Goal of the exercise: Could you retype the records below exactly as they appear, skipping any pictures?

------------------------------------------------------------

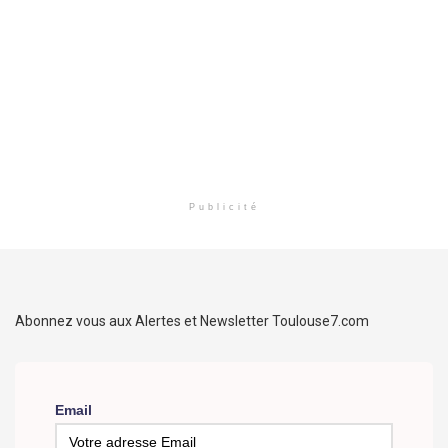
Publicité
Abonnez vous aux Alertes et Newsletter Toulouse7.com
Email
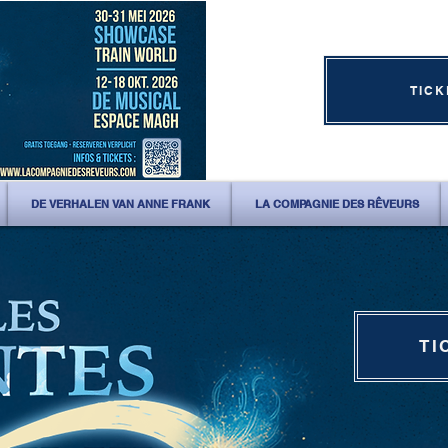
TICK
DE VERHALEN VAN ANNE FRANK
LA COMPAGNIE DES RÊVEURS
TI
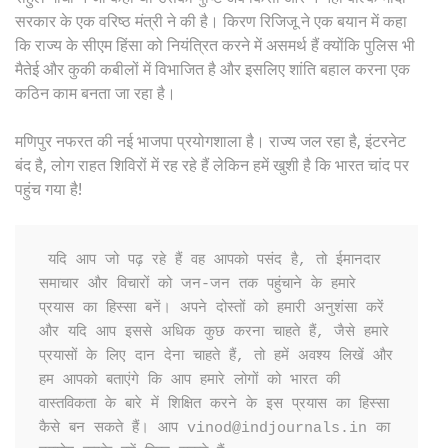
सरकार के एक वरिष्ठ मंत्री ने की है। किरण रिजिजू ने एक बयान में कहा
कि राज्य के सीएम हिंसा को नियंत्रित करने में असमर्थ हैं क्योंकि पुलिस भी
मैतेई और कुकी कबीलों में विभाजित है और इसलिए शांति बहाल करना एक
कठिन काम बनता जा रहा है।
मणिपुर नफरत की नई भाजपा प्रयोगशाला है। राज्य जल रहा है, इंटरनेट
बंद है, लोग राहत शिविरों में रह रहे हैं लेकिन हमें खुशी है कि भारत चांद पर
पहुंच गया है!
 यदि आप जो पढ़ रहे हैं वह आपको पसंद है, तो ईमानदार 
समाचार और विचारों को जन-जन तक पहुंचाने के हमारे 
प्रयास का हिस्सा बनें। अपने दोस्तों को हमारी अनुशंसा करें 
और यदि आप इससे अधिक कुछ करना चाहते हैं, जैसे हमारे 
प्रयासों के लिए दान देना चाहते हैं, तो हमें अवश्य लिखें और 
हम आपको बताएंगे कि आप हमारे लोगों को भारत की 
वास्तविकता के बारे में शिक्षित करने के इस प्रयास का हिस्सा 
कैसे बन सकते हैं। आप vinod@indjournals.in का 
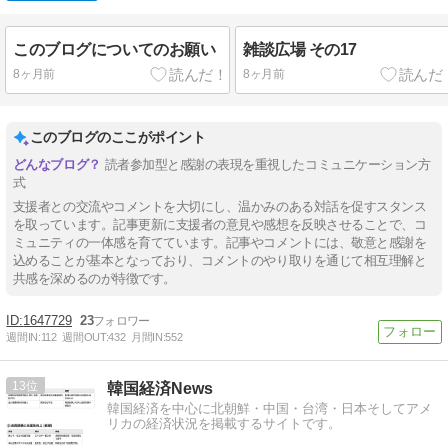
このブログについてのお願い
雑談広場 その17
8ヶ月前
8ヶ月前
このブログのここがポイント
読者参加型と感謝の表現を重視したコミュニケーション方
式
支援者との交流やコメントを大切にし、温かみのある対話を促すスタンス
を取っています。記事更新に支援者の意見や感想を反映させることで、コ
ミュニティの一体感を育てています。記事やコメントには、敬意と感謝を
込めることが基本となっており、コメントのやり取りを通じて相互理解と
共感を深めるのが特徴です。
1647729
23
週間IN:
112
週間OUT:
432
月間IN:
552
13
韓国経済News
韓国経済を中心に北朝鮮・中国・台湾・日本そしてアメ
リカの経済状況を掲載するサイトです。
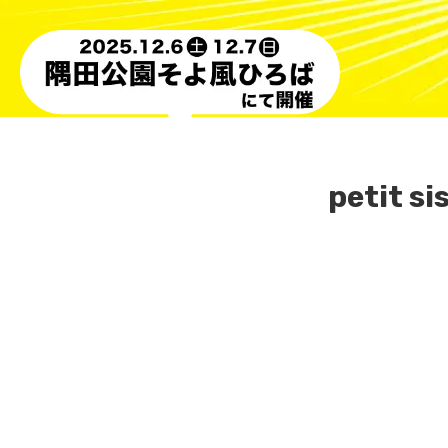
petit si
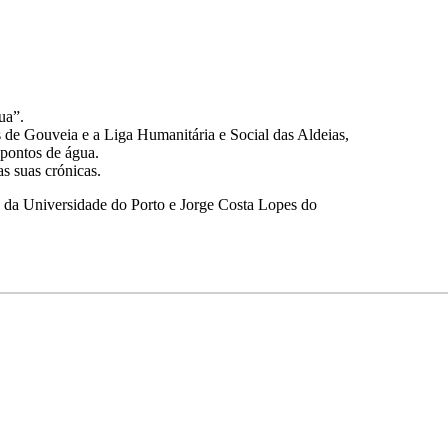
ua”.
s de Gouveia e a Liga Humanitária e Social das Aldeias,
 pontos de água.
as suas crónicas.
da Universidade do Porto e Jorge Costa Lopes do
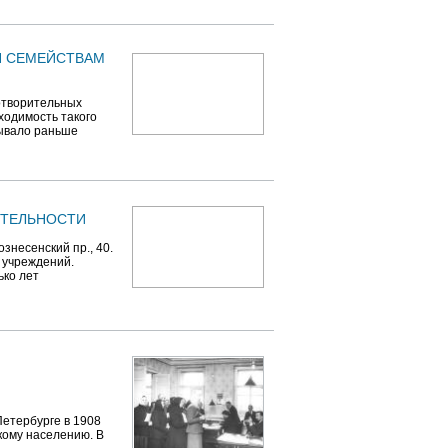
Я СЕМЕЙСТВАМ
отворительных
ходимость такого
бывало раньше
ИТЕЛЬНОСТИ
знесенский пр., 40.
 учреждений.
ько лет
етербурге в 1908
кому населению. В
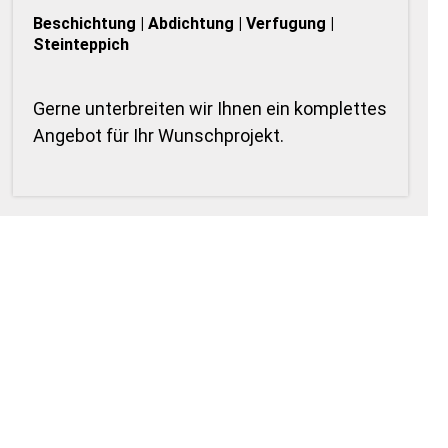
Beschichtung | Abdichtung | Verfugung |
Steinteppich
Gerne unterbreiten wir Ihnen ein komplettes
Angebot für Ihr Wunschprojekt.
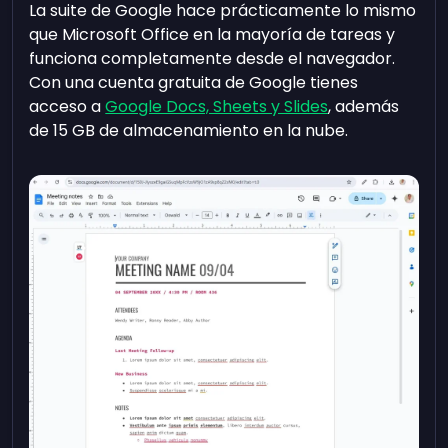
La suite de Google hace prácticamente lo mismo
que Microsoft Office en la mayoría de tareas y
funciona completamente desde el navegador.
Con una cuenta gratuita de Google tienes
acceso a
Google Docs, Sheets y Slides
, además
de 15 GB de almacenamiento en la nube.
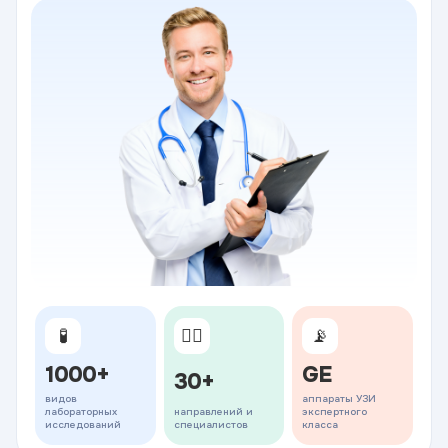
🧪
👨‍⚕️
📡
1000+
GE
30+
видов
аппараты УЗИ
лабораторных
направлений и
экспертного
исследований
специалистов
класса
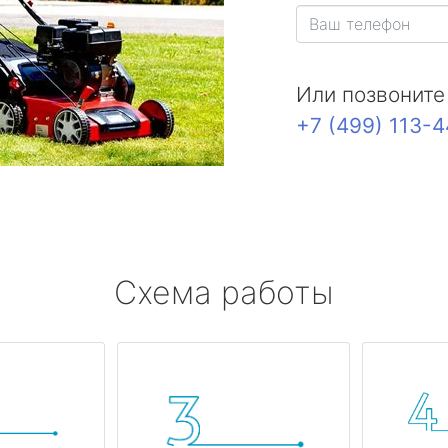
Или позвоните
+7 (499) 113-
Схема работы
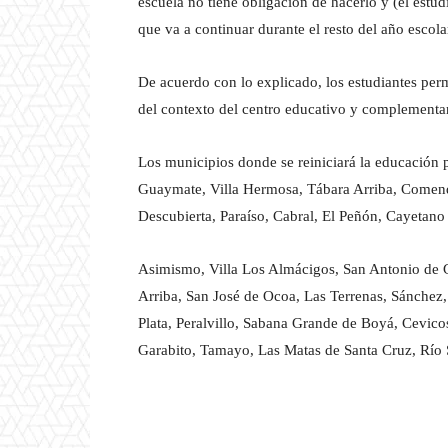
escuela no tiene obligación de hacerlo y (el estu
que va a continuar durante el resto del año escola
De acuerdo con lo explicado, los estudiantes per
del contexto del centro educativo y complementar
Los municipios donde se reiniciará la educación 
Guaymate, Villa Hermosa, Tábara Arriba, Comend
Descubierta, Paraíso, Cabral, El Peñón, Cayetano
Asimismo, Villa Los Almácigos, San Antonio de 
Arriba, San José de Ocoa, Las Terrenas, Sánchez
Plata, Peralvillo, Sabana Grande de Boyá, Cevic
Garabito, Tamayo, Las Matas de Santa Cruz, Río 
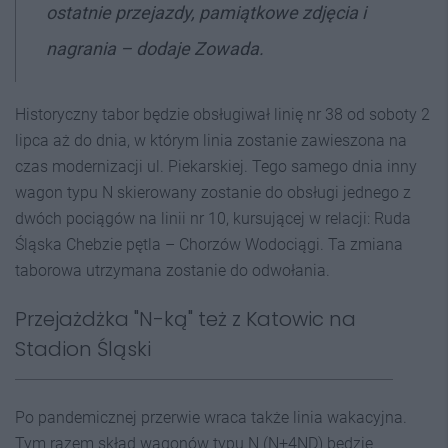
ostatnie przejazdy, pamiątkowe zdjęcia i
nagrania
– dodaje Zowada.
Historyczny tabor będzie obsługiwał linię nr 38 od soboty 2
lipca aż do dnia, w którym linia zostanie zawieszona na
czas modernizacji ul. Piekarskiej. Tego samego dnia inny
wagon typu N skierowany zostanie do obsługi jednego z
dwóch pociągów na linii nr 10, kursującej w relacji: Ruda
Śląska Chebzie pętla – Chorzów Wodociągi. Ta zmiana
taborowa utrzymana zostanie do odwołania.
Przejażdżka "N-ką" też z Katowic na
Stadion Śląski
Po pandemicznej przerwie wraca także linia wakacyjna.
Tym razem skład wagonów typu N (N+4ND) będzie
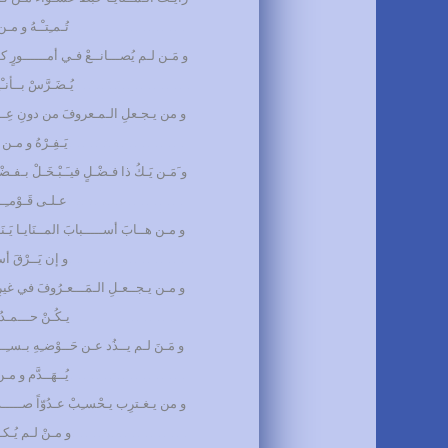
………………………
تُـمـِتـْـهُ و مـن
و مَـن لـم يُصـــانــعْ فـي أمــــــورٍ كـ
………………………
يُـضَـرَّسْ بــأنـْ
و من يـجـعلِ الـمـعروفَ من دونِ عِــر
………………………
يَـفِـرْهُ و مـن ل
و َمَـن يَـكُ ذا فـضْـلٍ فيـَـبْـخَـلْ بـفـضْـ
………………………
عـلـى قَـوْمـِـهِ
و مـن هــابَ أســـــبابَ المــنَايـا يَـنَـلْ
………………………
و إن يَــرْقَ أس
و مـن يـجــعـلِ الـمَـــعـرُوفَ في غيرِ 
………………………
يـكُـنْ حـــمـدُهُ 
و مَـنَ لـم يــذُد عـن حَــوْضـِهِ بـسـِـــ
………………………
يُــهَــدَّم و مـ
و من يـغـترِب يـحْسـِبْ عـدُوّاً صـــــدَ
………………………
و مـنْ لـم يُـكــر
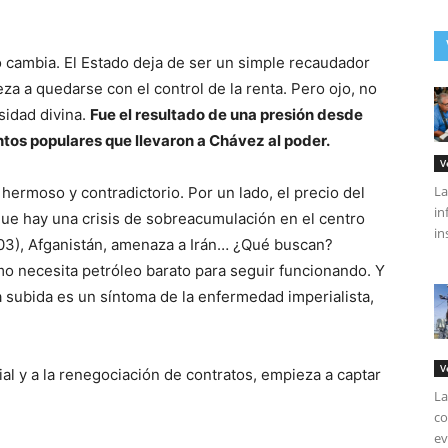
o cambia. El Estado deja de ser un simple recaudador
za a quedarse con el control de la renta. Pero ojo, no
sidad divina.
Fue el resultado de una presión desde
ntos populares que llevaron a Chávez al poder.
V
La
hermoso y contradictorio. Por un lado, el precio del
in
que hay una crisis de sobreacumulación en el centro
in
003), Afganistán, amenaza a Irán… ¿Qué buscan?
smo necesita petróleo barato para seguir funcionando. Y
 subida es un síntoma de la enfermedad imperialista,
V
ial y a la renegociación de contratos, empieza a captar
La
co
ev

------------------------------------------------------------

Response to this exercise:
Publicité
Abonnez vous aux Alertes et Newsletter Toulouse7.com
Email
TICK
DE VERHALEN VAN ANNE FRANK
LA COMPAGNIE DES RÊVEURS
TI
सरकार के एक वरिष्ठ मंत्री ने की है। किरण रिजिजू ने एक बयान में कहा
कि राज्य के सीएम हिंसा को नियंत्रित करने में असमर्थ हैं क्योंकि पुलिस भी
मैतेई और कुकी कबीलों में विभाजित है और इसलिए शांति बहाल करना एक
कठिन काम बनता जा रहा है।
मणिपुर नफरत की नई भाजपा प्रयोगशाला है। राज्य जल रहा है, इंटरनेट
बंद है, लोग राहत शिविरों में रह रहे हैं लेकिन हमें खुशी है कि भारत चांद पर
पहुंच गया है!
 यदि आप जो पढ़ रहे हैं वह आपको पसंद है, तो ईमानदार 
समाचार और विचारों को जन-जन तक पहुंचाने के हमारे 
प्रयास का हिस्सा बनें। अपने दोस्तों को हमारी अनुशंसा करें 
और यदि आप इससे अधिक कुछ करना चाहते हैं, जैसे हमारे 
प्रयासों के लिए दान देना चाहते हैं, तो हमें अवश्य लिखें और 
हम आपको बताएंगे कि आप हमारे लोगों को भारत की 
वास्तविकता के बारे में शिक्षित करने के इस प्रयास का हिस्सा 
कैसे बन सकते हैं। आप vinod@indjournals.in का 
このブログについてのお願い
雑談広場 その17
8ヶ月前
8ヶ月前
このブログのここがポイント
読者参加型と感謝の表現を重視したコミュニケーション方
式
支援者との交流やコメントを大切にし、温かみのある対話を促すスタンス
を取っています。記事更新に支援者の意見や感想を反映させることで、コ
ミュニティの一体感を育てています。記事やコメントには、敬意と感謝を
込めることが基本となっており、コメントのやり取りを通じて相互理解と
共感を深めるのが特徴です。
1647729
23
週間IN:
112
週間OUT:
432
月間IN:
552
13
韓国経済News
韓国経済を中心に北朝鮮・中国・台湾・日本そしてアメ
リカの経済状況を掲載するサイトです。
petit si
ua”.
s de Gouveia e a Liga Humanitária e Social das Aldeias,
 pontos de água.
as suas crónicas.
da Universidade do Porto e Jorge Costa Lopes do
Я СЕМЕЙСТВАМ
отворительных
ходимость такого
бывало раньше
ИТЕЛЬНОСТИ
знесенский пр., 40.
 учреждений.
ько лет
етербурге в 1908
кому населению. В
Beschichtung | Abdichtung | Verfugung |
Steinteppich
Gerne unterbreiten wir Ihnen ein komplettes
Angebot für Ihr Wunschprojekt.
La suite de Google hace prácticamente lo mismo
que Microsoft Office en la mayoría de tareas y
funciona completamente desde el navegador.
Con una cuenta gratuita de Google tienes
acceso a
Google Docs, Sheets y Slides
, además
de 15 GB de almacenamiento en la nube.
🧪
👨‍⚕️
📡
1000+
GE
30+
видов
аппараты УЗИ
лабораторных
направлений и
экспертного
исследований
специалистов
класса
Или позвоните
+7 (499) 113-
Схема работы
escuela no tiene obligación de hacerlo y (el estu
que va a continuar durante el resto del año escola
De acuerdo con lo explicado, los estudiantes per
del contexto del centro educativo y complementar
Los municipios donde se reiniciará la educación 
Guaymate, Villa Hermosa, Tábara Arriba, Comend
Descubierta, Paraíso, Cabral, El Peñón, Cayetano
Asimismo, Villa Los Almácigos, San Antonio de 
Arriba, San José de Ocoa, Las Terrenas, Sánchez
Plata, Peralvillo, Sabana Grande de Boyá, Cevic
Garabito, Tamayo, Las Matas de Santa Cruz, Río 
ostatnie przejazdy, pamiątkowe zdjęcia i
nagrania
– dodaje Zowada.
Historyczny tabor będzie obsługiwał linię nr 38 od soboty 2
lipca aż do dnia, w którym linia zostanie zawieszona na
czas modernizacji ul. Piekarskiej. Tego samego dnia inny
wagon typu N skierowany zostanie do obsługi jednego z
dwóch pociągów na linii nr 10, kursującej w relacji: Ruda
Śląska Chebzie pętla – Chorzów Wodociągi. Ta zmiana
taborowa utrzymana zostanie do odwołania.
Przejażdżka "N-ką" też z Katowic na
Stadion Śląski
Po pandemicznej przerwie wraca także linia wakacyjna.
Tym razem skład wagonów typu N (N+4ND) będzie
………………………
تُـمـِتـْـهُ و مـن
و مَـن لـم يُصـــانــعْ فـي أمــــــورٍ كـ
………………………
يُـضَـرَّسْ بــأنـْ
و من يـجـعلِ الـمـعروفَ من دونِ عِــر
………………………
يَـفِـرْهُ و مـن ل
و َمَـن يَـكُ ذا فـضْـلٍ فيـَـبْـخَـلْ بـفـضْـ
………………………
عـلـى قَـوْمـِـهِ
و مـن هــابَ أســـــبابَ المــنَايـا يَـنَـلْ
………………………
و إن يَــرْقَ أس
و مـن يـجــعـلِ الـمَـــعـرُوفَ في غيرِ 
………………………
يـكُـنْ حـــمـدُهُ 
و مَـنَ لـم يــذُد عـن حَــوْضـِهِ بـسـِـــ
………………………
يُــهَــدَّم و مـ
و من يـغـترِب يـحْسـِبْ عـدُوّاً صـــــدَ
………………………
و مـنْ لـم يُـكــر
o cambia. El Estado deja de ser un simple recaudador
za a quedarse con el control de la renta. Pero ojo, no
sidad divina.
Fue el resultado de una presión desde
ntos populares que llevaron a Chávez al poder.
V
La
hermoso y contradictorio. Por un lado, el precio del
in
que hay una crisis de sobreacumulación en el centro
in
003), Afganistán, amenaza a Irán… ¿Qué buscan?
smo necesita petróleo barato para seguir funcionando. Y
 subida es un síntoma de la enfermedad imperialista,
V
ial y a la renegociación de contratos, empieza a captar
La
co
ev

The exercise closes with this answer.